*** THE DATA Section Begins ***

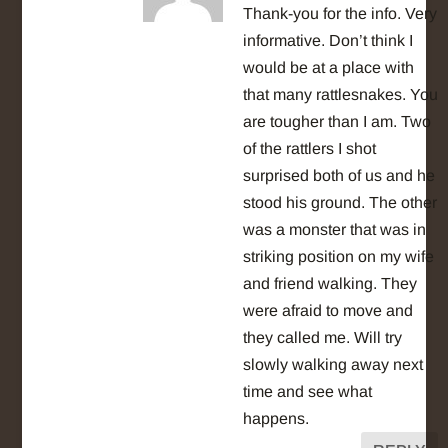
Thank-you for the info. Very
informative. Don’t think I
would be at a place with
that many rattlesnakes. You
are tougher than I am. Two
of the rattlers I shot
surprised both of us and he
stood his ground. The other
was a monster that was in
striking position on my wife
and friend walking. They
were afraid to move and
they called me. Will try
slowly walking away next
time and see what
happens.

*** THE DATA Section Ends ***

### EXERCISE REQUIREMENTS
The records above are to be transcribed in full, with images omitted.

### EXERCISE SOLUTION
Thank-you for the info. Very
informative. Don’t think I
would be at a place with
that many rattlesnakes. You
are tougher than I am. Two
of the rattlers I shot
surprised both of us and he
stood his ground. The other
was a monster that was in
striking position on my wife
and friend walking. They
were afraid to move and
they called me. Will try
slowly walking away next
time and see what
happens.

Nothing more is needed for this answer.